Extracted page text data:

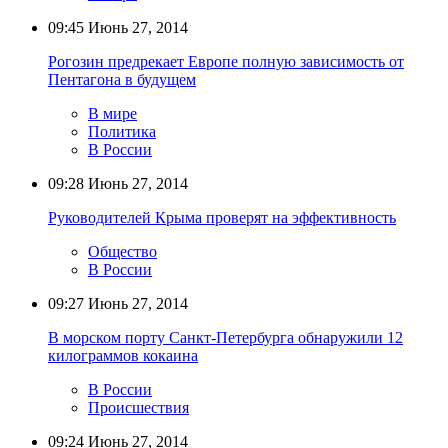
09:45
Июнь 27, 2014
Рогозин предрекает Европе полную зависимость от
Пентагона в будущем
В мире
Политика
В России
09:28
Июнь 27, 2014
Руководителей Крыма проверят на эффективность
Общество
В России
09:27
Июнь 27, 2014
В морском порту Санкт-Петербурга обнаружили 12
килограммов кокаина
В России
Происшествия
09:24
Июнь 27, 2014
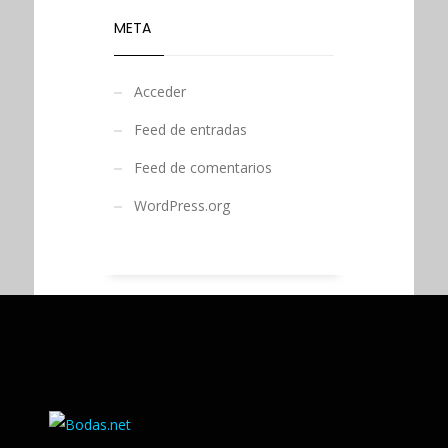
META
Acceder
Feed de entradas
Feed de comentarios
WordPress.org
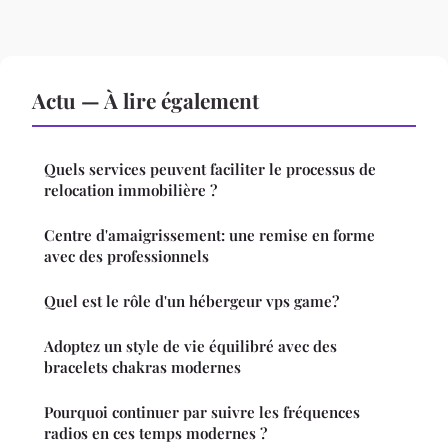
Actu — À lire également
Quels services peuvent faciliter le processus de
relocation immobilière ?
Centre d'amaigrissement: une remise en forme
avec des professionnels
Quel est le rôle d'un hébergeur vps game?
Adoptez un style de vie équilibré avec des
bracelets chakras modernes
Pourquoi continuer par suivre les fréquences
radios en ces temps modernes ?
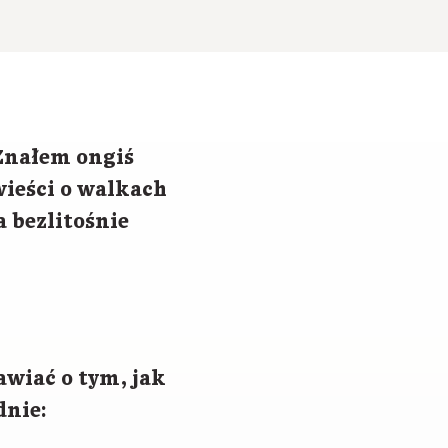
 Znałem ongiś
wieści o walkach
 bezlitośnie
awiać o tym, jak
dnie:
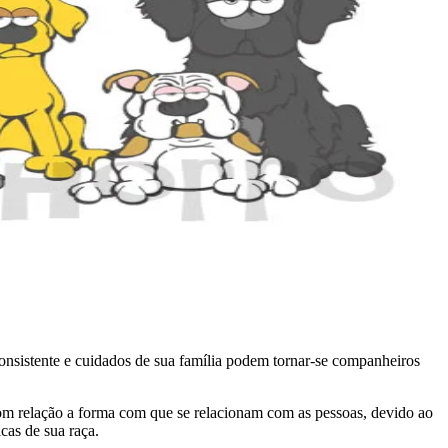
onsistente e cuidados de sua família podem tornar-se companheiros
 com relação a forma com que se relacionam com as pessoas, devido ao
cas de sua raça.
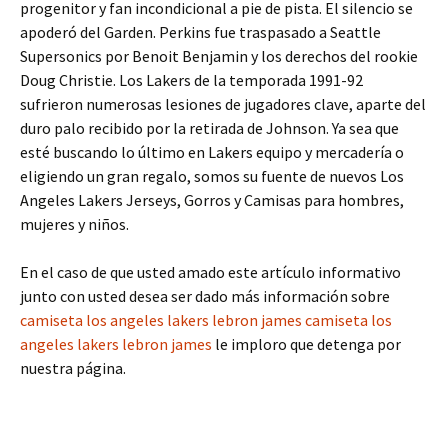
progenitor y fan incondicional a pie de pista. El silencio se
apoderó del Garden. Perkins fue traspasado a Seattle
Supersonics por Benoit Benjamin y los derechos del rookie
Doug Christie. Los Lakers de la temporada 1991-92
sufrieron numerosas lesiones de jugadores clave, aparte del
duro palo recibido por la retirada de Johnson. Ya sea que
esté buscando lo último en Lakers equipo y mercadería o
eligiendo un gran regalo, somos su fuente de nuevos Los
Angeles Lakers Jerseys, Gorros y Camisas para hombres,
mujeres y niños.
En el caso de que usted amado este artículo informativo
junto con usted desea ser dado más información sobre
camiseta los angeles lakers lebron james
camiseta los
angeles lakers lebron james
le imploro que detenga por
nuestra página.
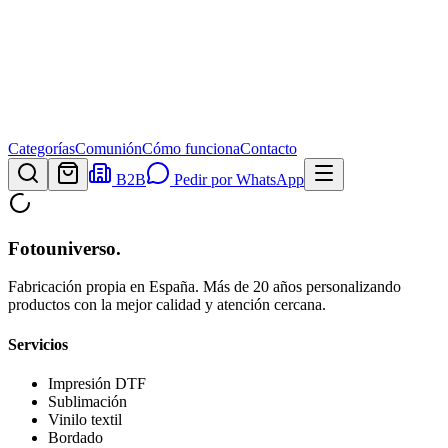
Categorías
Comunión
Cómo funciona
Contacto
B2B
Pedir por WhatsApp
Fotouniverso
.
Fabricación propia en España. Más de 20 años personalizando
productos con la mejor calidad y atención cercana.
Servicios
Impresión DTF
Sublimación
Vinilo textil
Bordado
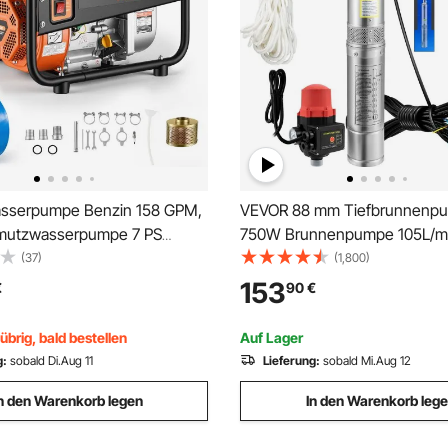
sserpumpe Benzin 158 GPM,
VEVOR 88 mm Tiefbrunnenp
hmutzwasserpumpe 7 PS
750W Brunnenpumpe 105L/m
e Tragbar mit 7,62 m
Tauchpumpe max. Förderhöh
(37)
(1,800)
lauch & Gusseisenlaufrad
Rohrpumpe 230V 50Hz Sand
153
€
90
€
derpumpe für Bewässerung
IP68 Wasserpumpe 11 Laufrad
ung Baustellen Teiche
Pumpe Ideal zur Bewässerun
übrig, bald bestellen
Auf Lager
Wasser-Versorgung
g:
sobald Di.Aug 11
Lieferung:
sobald Mi.Aug 12
n den Warenkorb legen
In den Warenkorb leg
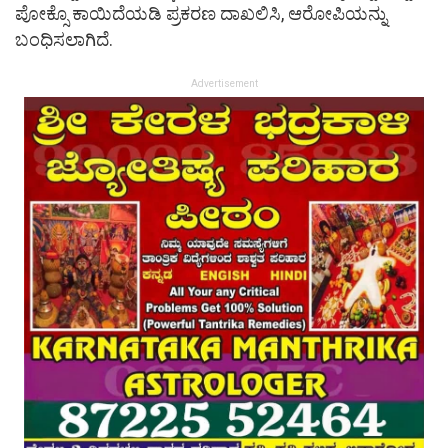
ಪೋಕ್ಸೊ ಕಾಯಿದೆಯಡಿ ಪ್ರಕರಣ ದಾಖಲಿಸಿ, ಆರೋಪಿಯನ್ನು
ಬಂಧಿಸಲಾಗಿದೆ.
Advertisement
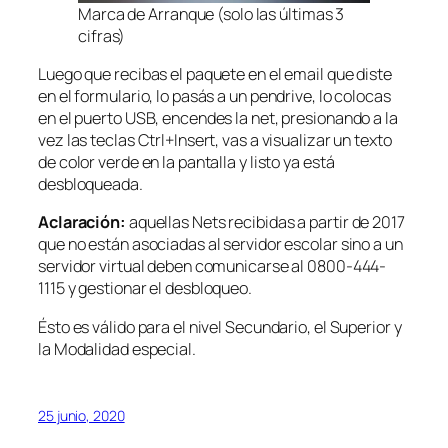
Marca de Arranque (solo las últimas 3
cifras)
Luego que recibas el paquete en el email que diste
en el formulario, lo pasás a un pendrive, lo colocas
en el puerto USB, encendes la net, presionando a la
vez las teclas Ctrl+Insert, vas a visualizar un texto
de color verde en la pantalla y listo ya está
desbloqueada.
Aclaración:
aquellas Nets recibidas a partir de 2017
que no están asociadas al servidor escolar sino a un
servidor virtual deben comunicarse al 0800-444-
1115 y gestionar el desbloqueo.
Ésto es válido para el nivel Secundario, el Superior y
la Modalidad especial.
25 junio, 2020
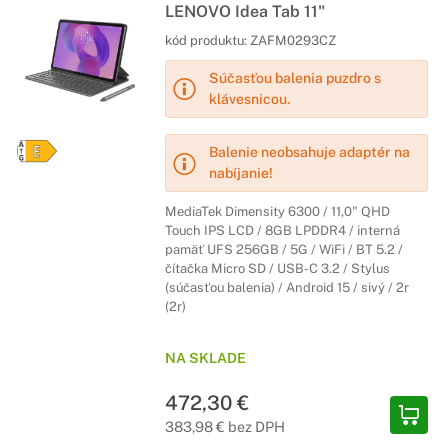
LENOVO Idea Tab 11"
kód produktu:
ZAFM0293CZ
Súčasťou balenia puzdro s
klávesnicou.
Balenie neobsahuje adaptér na
nabíjanie!
MediaTek Dimensity 6300 / 11,0" QHD
Touch IPS LCD / 8GB LPDDR4 / interná
pamäť UFS 256GB / 5G / WiFi / BT 5.2 /
čítačka Micro SD / USB-C 3.2 / Stylus
(súčasťou balenia) / Android 15 / sivý / 2r
(2r)
NA SKLADE
472,30 €
383,98 € bez DPH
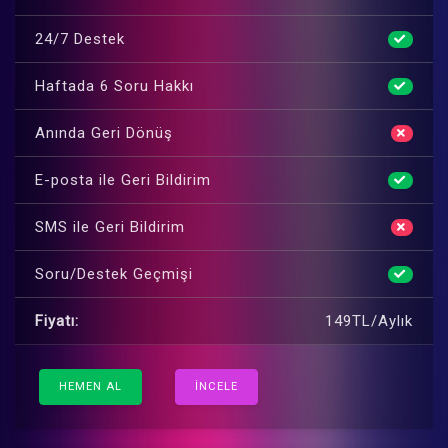
24/7 Destek
Haftada 6 Soru Hakkı
Anında Geri Dönüş
E-posta ile Geri Bildirim
SMS ile Geri Bildirim
Soru/Destek Geçmişi
Fiyatı:
149TL/Aylık
HEMEN AL
İNCELE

> Instructions for the task
Lines containing the word "para": copy every one of them from the records above.

> Reply to the exercise
Angeles Lakers Jerseys, Gorros y Camisas para hombres,
Ésto es válido para el nivel Secundario, el Superior y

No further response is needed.